Segment Open

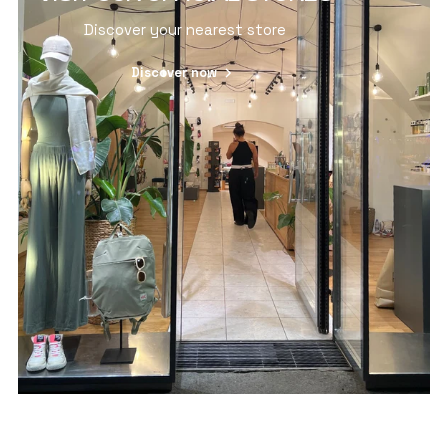
Discover your nearest store
Discover now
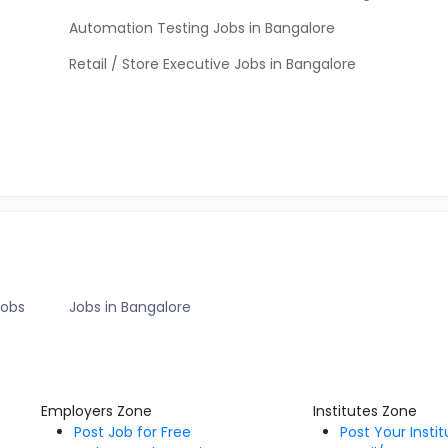
Automation Testing Jobs in Bangalore
Retail / Store Executive Jobs in Bangalore
Jobs
Jobs in Bangalore
Employers Zone
Institutes Zone
Post Job for Free
Post Your Insti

Segment Closed

*Activity:* Please return each line of the data above in which the word "Jobs" occurs.

*Your response:*
Automation Testing Jobs in Bangalore
Retail / Store Executive Jobs in Bangalore
Jobs
Jobs in Bangalore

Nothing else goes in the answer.